Task prompt →
Could you repeat, exactly and with no pictures, only the lines from the start of the records through the line containing "améliorer la navigation"?

Material shown →
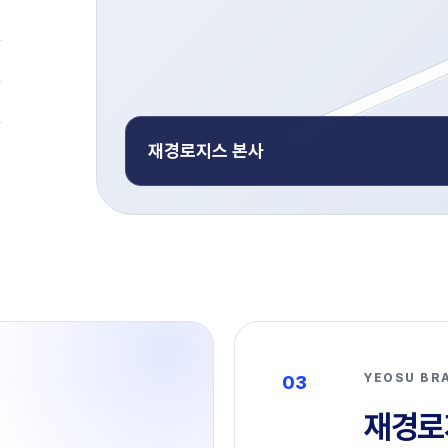
재경로지스 본사
YEOSU BR
03
재경로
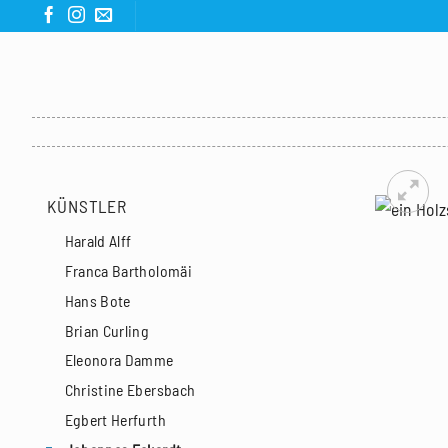
Zum
Inhalt
springen
KÜNSTLER
Harald Alff
Franca Bartholomäi
Hans Bote
Brian Curling
Eleonora Damme
Christine Ebersbach
Egbert Herfurth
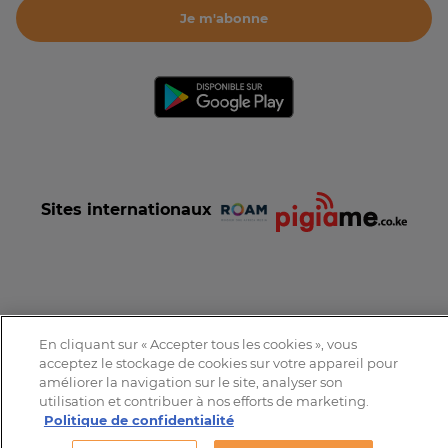
Je m'abonne
Sites internationaux
Conditions et Charte d'utilisation
Politique de confidentialité
En cliquant sur « Accepter tous les cookies », vous
Tous droits réservés © 2016-2026 Expat-Dakar
acceptez le stockage de cookies sur votre appareil pour
améliorer la navigation sur le site, analyser son
utilisation et contribuer à nos efforts de marketing.
Politique de confidentialité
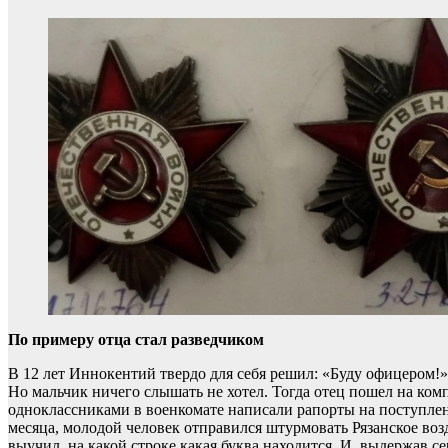
По примеру отца стал разведчиком
В 12 лет Иннокентий твердо для себя решил: «Буду офицером!»
Но мальчик ничего слышать не хотел. Тогда отец пошел на ко
одноклассниками в военкомате написали рапорты на поступлен
месяца, молодой человек отправился штурмовать Рязанское во
выучил, на какой строке какая буква находится. И, выдержав с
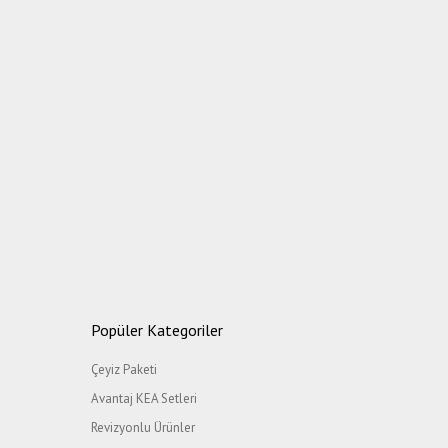
Popüler Kategoriler
Çeyiz Paketi
Avantaj KEA Setleri
Revizyonlu Ürünler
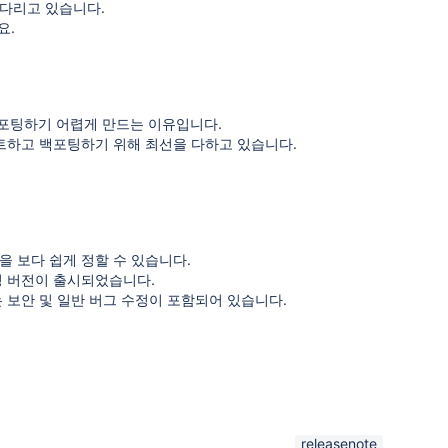
기다리고 있습니다.
요.
백포팅하기 어렵게 만드는 이유입니다.
스트하고 백포팅하기 위해 최선을 다하고 있습니다.
을 보다 쉽게 정할 수 있습니다.
버그 수정 버전이 출시되었습니다.
 보안 및 일반 버그 수정이 포함되어 있습니다.
releasenote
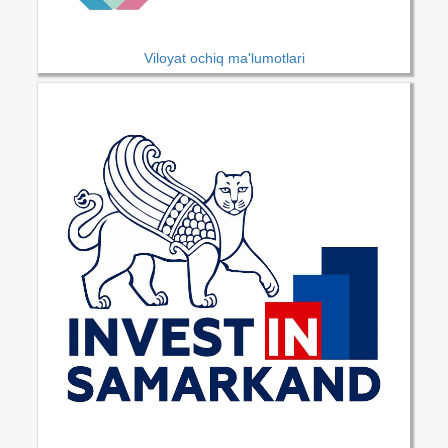
Viloyat ochiq ma'lumotlari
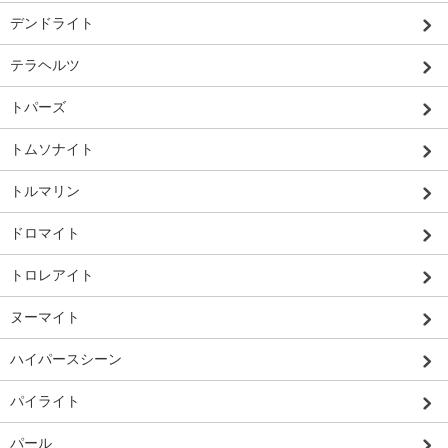
デンドライト
テラヘルツ
トパーズ
トムソナイト
トルマリン
ドロマイト
トロレアイト
ヌーマイト
ハイパースシーン
パイライト
パール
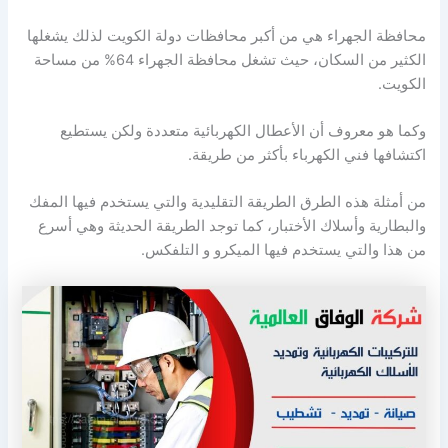
محافظة الجهراء هي من أكبر محافظات دولة الكويت لذلك يشغلها
الكثير من السكان، حيث تشغل محافظة الجهراء 64% من مساحة
الكويت.
وكما هو معروف أن الأعطال الكهربائية متعددة ولكن يستطيع
اكتشافها فني الكهرباء بأكثر من طريقة.
من أمثلة هذه الطرق الطريقة التقليدية والتي يستخدم فيها المفك
والبطارية وأسلاك الأختبار، كما توجد الطريقة الحديثة وهي أسرع
من هذا والتي يستخدم فيها الميكرو و التلفكس.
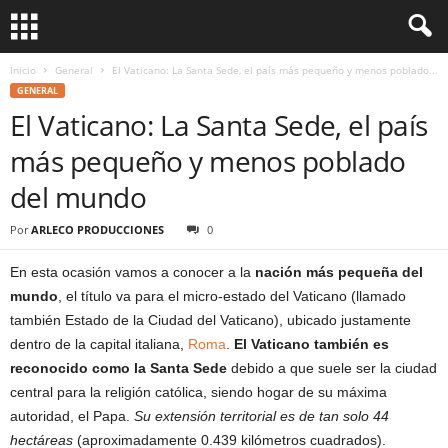
Inicio
General
El Vaticano: La Santa Sede, el país más pequeño y menos poblado...
GENERAL
El Vaticano: La Santa Sede, el país
más pequeño y menos poblado
del mundo
Por
ARLECO PRODUCCIONES
0
En esta ocasión vamos a conocer a la
nación más pequeña del
mundo
, el título va para el micro-estado del Vaticano (llamado
también Estado de la Ciudad del Vaticano), ubicado justamente
dentro de la capital italiana,
Roma
.
El Vaticano
también es
reconocido como la Santa Sede
debido a que suele ser la ciudad
central para la religión católica, siendo hogar de su máxima
autoridad, el Papa.
Su extensión territorial es de tan solo 44
hectáreas
(aproximadamente 0.439 kilómetros cuadrados).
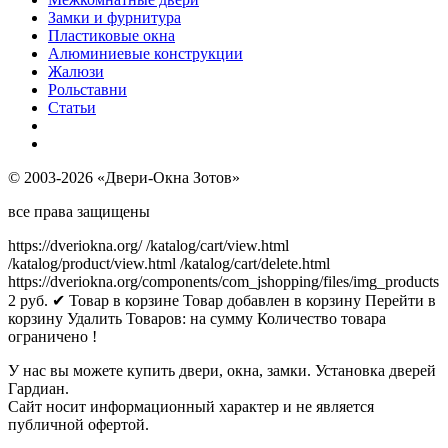
Замки и фурнитура
Пластиковые окна
Алюминиевые конструкции
Жалюзи
Рольставни
Статьи
© 2003-2026 «Двери-Окна Зотов»
все права защищены
https://dveriokna.org/
/katalog/cart/view.html
/katalog/product/view.html
/katalog/cart/delete.html
https://dveriokna.org/components/com_jshopping/files/img_products
2
руб.
✔ Товар в корзине
Товар добавлен в корзину
Перейти в
корзину
Удалить
Товаров:
на сумму
Количество товара
ограничено !
У нас вы можете купить двери, окна, замки. Установка дверей
Гардиан.
Сайт носит информационный характер и не является
публичной офертой.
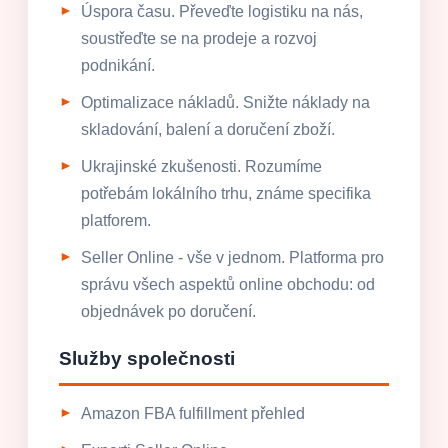
Úspora času. Převeďte logistiku na nás,
soustřeďte se na prodeje a rozvoj
podnikání.
Optimalizace nákladů. Snižte náklady na
skladování, balení a doručení zboží.
Ukrajinské zkušenosti. Rozumíme
potřebám lokálního trhu, známe specifika
platforem.
Seller Online - vše v jednom. Platforma pro
správu všech aspektů online obchodu: od
objednávek po doručení.
Služby společnosti
Amazon FBA fulfillment přehled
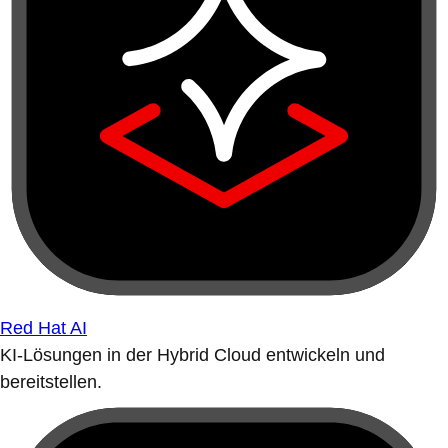
Red Hat AI
KI-Lösungen in der Hybrid Cloud entwickeln und
bereitstellen.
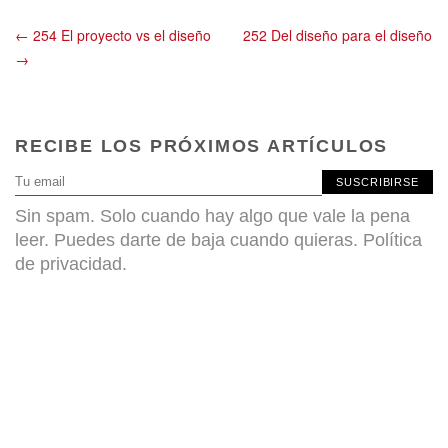
← 254 El proyecto vs el diseño
252 Del diseño para el diseño
→
RECIBE LOS PRÓXIMOS ARTÍCULOS
SUSCRIBIRSE
Sin spam. Solo cuando hay algo que vale la pena
leer. Puedes darte de baja cuando quieras.
Política
de privacidad
.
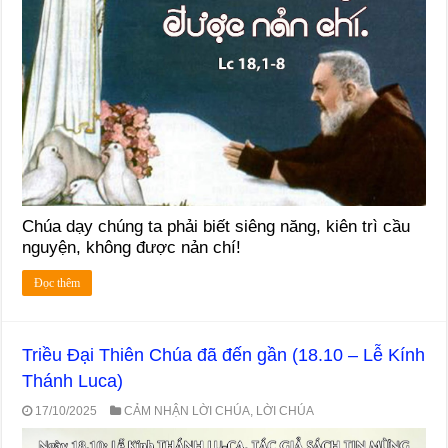
Chúa dạy chúng ta phải biết siêng năng, kiên trì cầu
nguyện, không được nản chí!
Đọc thêm
Triều Đại Thiên Chúa đã đến gần (18.10 – Lễ Kính
Thánh Luca)
17/10/2025
CẢM NHẬN LỜI CHÚA
,
LỜI CHÚA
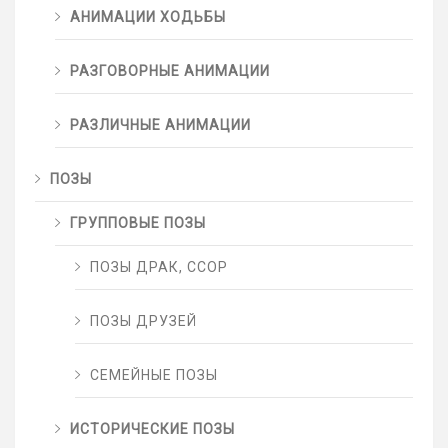
АНИМАЦИИ ХОДЬБЫ
РАЗГОВОРНЫЕ АНИМАЦИИ
РАЗЛИЧНЫЕ АНИМАЦИИ
ПОЗЫ
ГРУППОВЫЕ ПОЗЫ
ПОЗЫ ДРАК, ССОР
ПОЗЫ ДРУЗЕЙ
СЕМЕЙНЫЕ ПОЗЫ
ИСТОРИЧЕСКИЕ ПОЗЫ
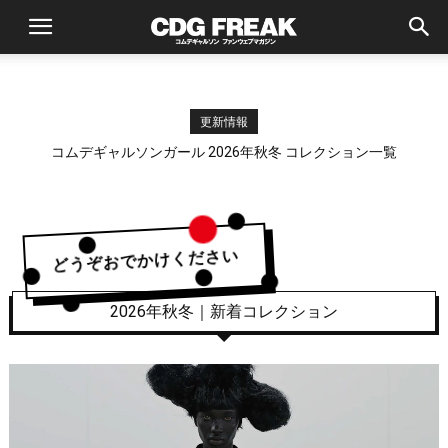
更新情報
コムデギャルソン コムデギャルソン 2026年秋冬 コレクション一覧
どうぞおでかけください
2026年秋冬｜新着コレクション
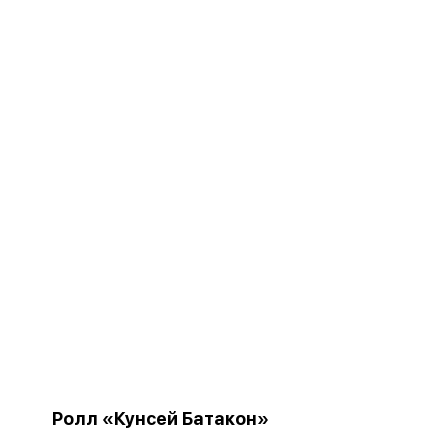
Ролл «Кунсей Батакон»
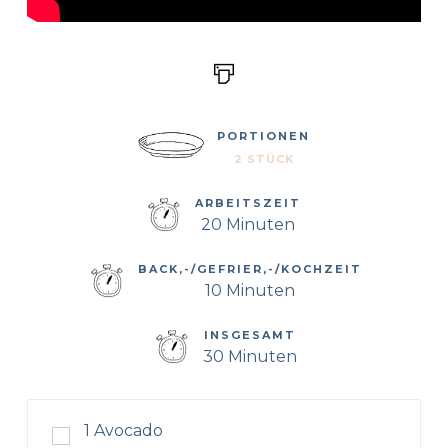
PORTIONEN
2 STÜCK
ARBEITSZEIT
20 Minuten
BACK,-/GEFRIER,-/KOCHZEIT
10 Minuten
INSGESAMT
30 Minuten
1
Avocado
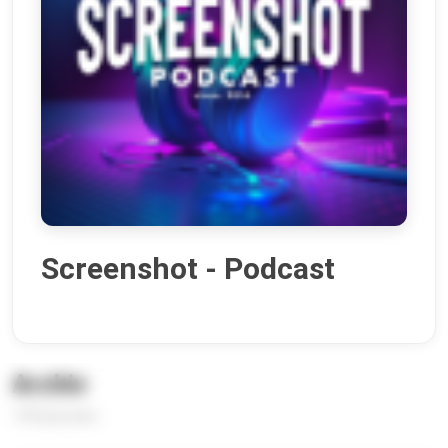
Screenshot - Podcast
Archiv
149 Episoden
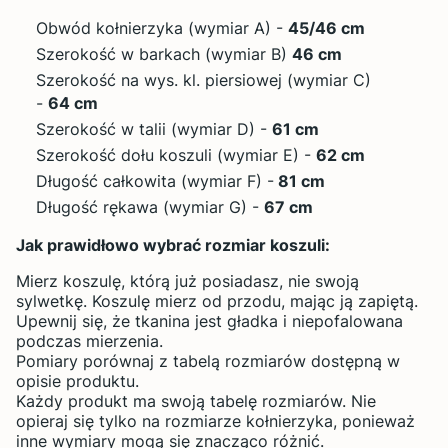
Obwód kołnierzyka (wymiar A) -
45
/46 cm
Szerokość w barkach (wymiar B)
46 cm
Szerokość na wys. kl. piersiowej (wymiar C)
-
64 cm
Szerokość w talii (wymiar D) -
61 cm
Szerokość dołu koszuli (wymiar E) -
62 cm
Długość całkowita (wymiar F) -
81
cm
Długość rękawa (wymiar G) -
67
cm
Jak prawidłowo wybrać rozmiar koszuli:
Mierz koszulę, którą już posiadasz, nie swoją
sylwetkę. Koszulę mierz od przodu, mając ją zapiętą.
Upewnij się, że tkanina jest gładka i niepofalowana
podczas mierzenia.
Pomiary porównaj z tabelą rozmiarów dostępną w
opisie produktu.
Każdy produkt ma swoją tabelę rozmiarów. Nie
opieraj się tylko na rozmiarze kołnierzyka, ponieważ
inne wymiary mogą się znacząco różnić.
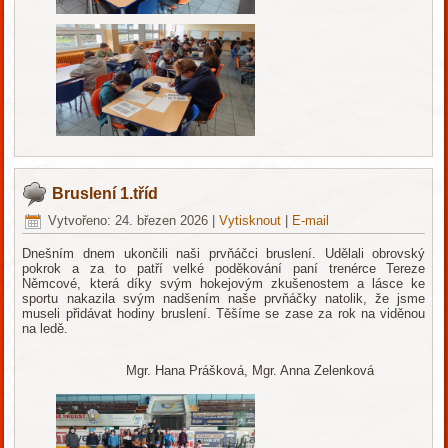
Bruslení 1.tříd
Vytvořeno: 24. březen 2026
|
Vytisknout
|
E-mail
Dnešním dnem ukončili naši prvňáčci bruslení. Udělali obrovský
pokrok a za to patří velké poděkování paní trenérce Tereze
Němcové, která díky svým hokejovým zkušenostem a lásce ke
sportu nakazila svým nadšením naše prvňáčky natolik, že jsme
museli přidávat hodiny bruslení. Těšíme se zase za rok na viděnou
na ledě.
Mgr. Hana Prášková, Mgr. Anna Zelenková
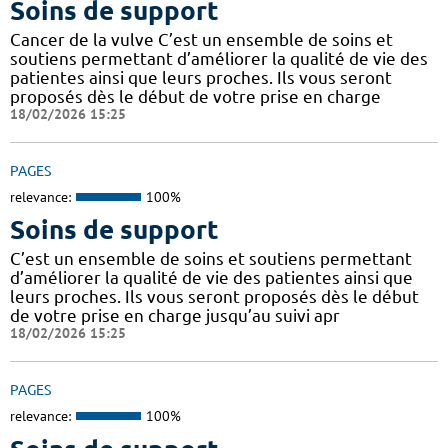
Soins de support
Cancer de la vulve C’est un ensemble de soins et
soutiens permettant d’améliorer la qualité de vie des
patientes ainsi que leurs proches. Ils vous seront
proposés dès le début de votre prise en charge
18/02/2026 15:25
PAGES
relevance:
100%
Soins de support
C’est un ensemble de soins et soutiens permettant
d’améliorer la qualité de vie des patientes ainsi que
leurs proches. Ils vous seront proposés dès le début
de votre prise en charge jusqu’au suivi apr
18/02/2026 15:25
PAGES
relevance:
100%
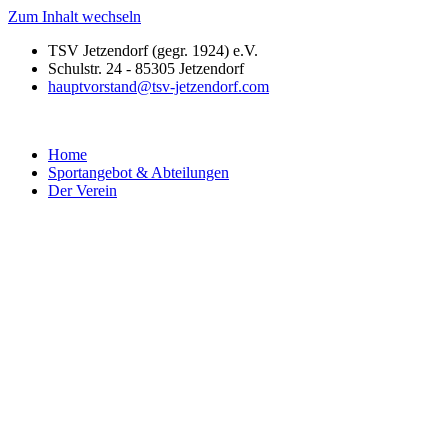
Zum Inhalt wechseln
TSV Jetzendorf (gegr. 1924) e.V.
Schulstr. 24 - 85305 Jetzendorf
hauptvorstand@tsv-jetzendorf.com
Home
Sportangebot & Abteilungen
Der Verein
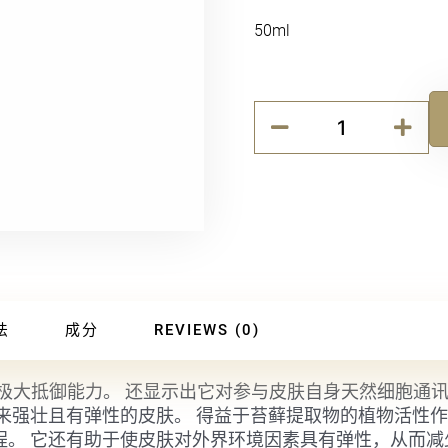
50ml
PM
细
Alternative:
胞
活
力
水
润
霜
quantity
法
成分
REVIEWS (0)
影响的极大抵御能力。 还显示出它对参与皮肤自身天然细胞
壮且有弹性的皮肤。 得益于苔藓提取物的植物活性作用，DOC
程。 它还有助于使皮肤对外界环境因素具有弹性，从而减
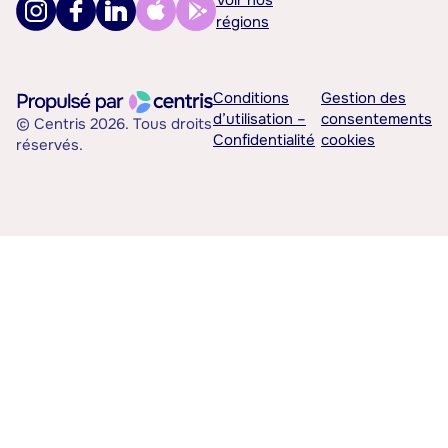
Voir nos
régions
Conditions
Gestion des
d’utilisation –
consentements
© Centris 2026. Tous droits
Confidentialité
cookies
réservés.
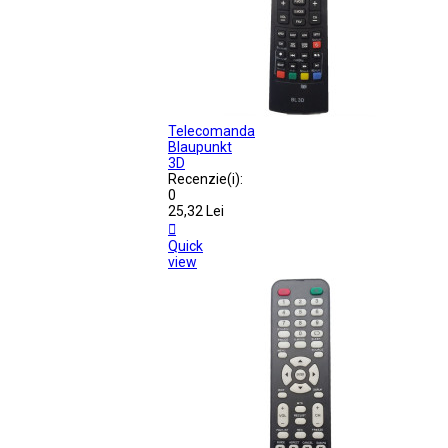
Telecomanda
Blaupunkt
3D
Recenzie(i):
0
25,32 Lei

Quick
view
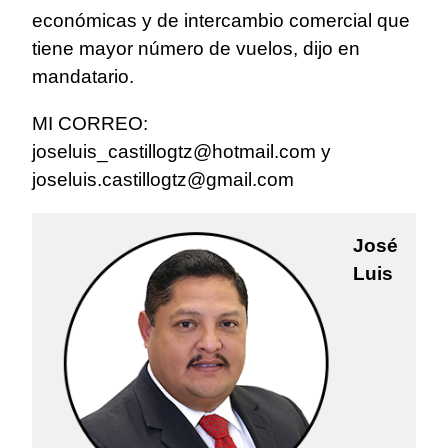
económicas y de intercambio comercial que
tiene mayor número de vuelos, dijo en
mandatario.
MI CORREO:
joseluis_castillogtz@hotmail.com
y
joseluis.castillogtz@gmail.com
José
Luis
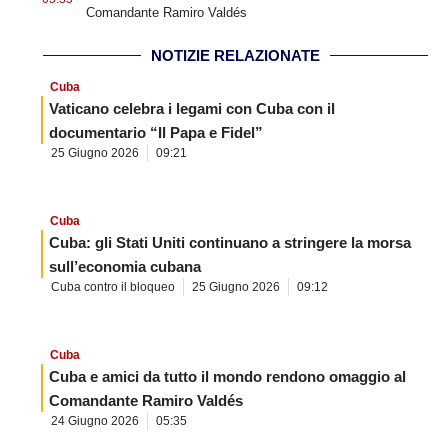
Comandante Ramiro Valdés
NOTIZIE RELAZIONATE
Cuba
Vaticano celebra i legami con Cuba con il
documentario “Il Papa e Fidel”
25 Giugno 2026
09:21
Cuba
Cuba: gli Stati Uniti continuano a stringere la morsa
sull’economia cubana
Cuba contro il bloqueo
25 Giugno 2026
09:12
Cuba
Cuba e amici da tutto il mondo rendono omaggio al
Comandante Ramiro Valdés
24 Giugno 2026
05:35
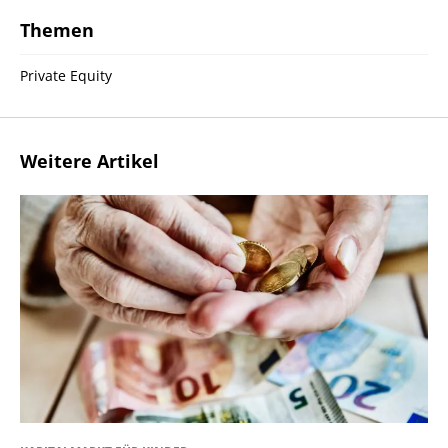
Themen
Private Equity
Weitere Artikel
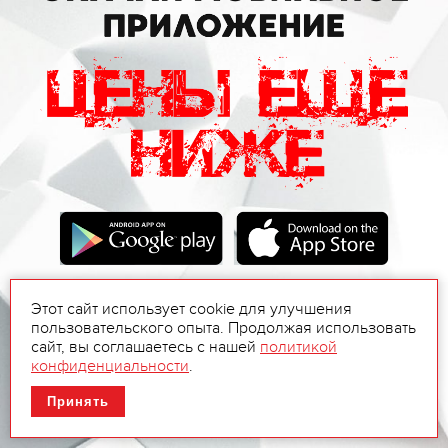
Этот сайт использует cookie для улучшения
пользовательского опыта. Продолжая использовать
сайт, вы соглашаетесь с нашей
политикой
конфиденциальности
.
Принять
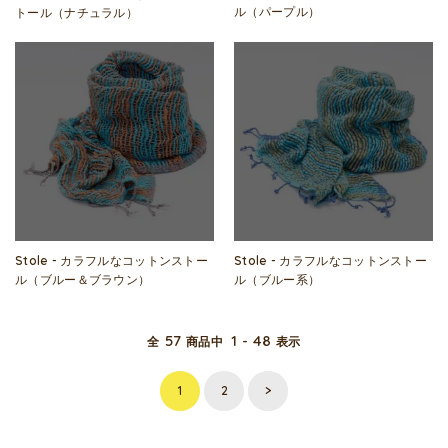
ル（パープル）
トール（ナチュラル）
Stole - カラフルなコットンストー
Stole - カラフルなコットンストー
ル（ブルー＆ブラウン）
ル（ブルー系）
57
1 - 48
全
商品中
表示
1
2
>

Exercise solution →
재경로지스 본사
YEOSU BR
03
재경로
Zum
Inhalt
springen
KÜNSTLER
Harald Alff
Franca Bartholomäi
Hans Bote
Brian Curling
Eleonora Damme
Christine Ebersbach
Egbert Herfurth
Je m'abonne
Sites internationaux
Conditions et Charte d'utilisation
Politique de confidentialité
En cliquant sur « Accepter tous les cookies », vous
Tous droits réservés © 2016-2026 Expat-Dakar
acceptez le stockage de cookies sur votre appareil pour
améliorer la navigation sur le site, analyser son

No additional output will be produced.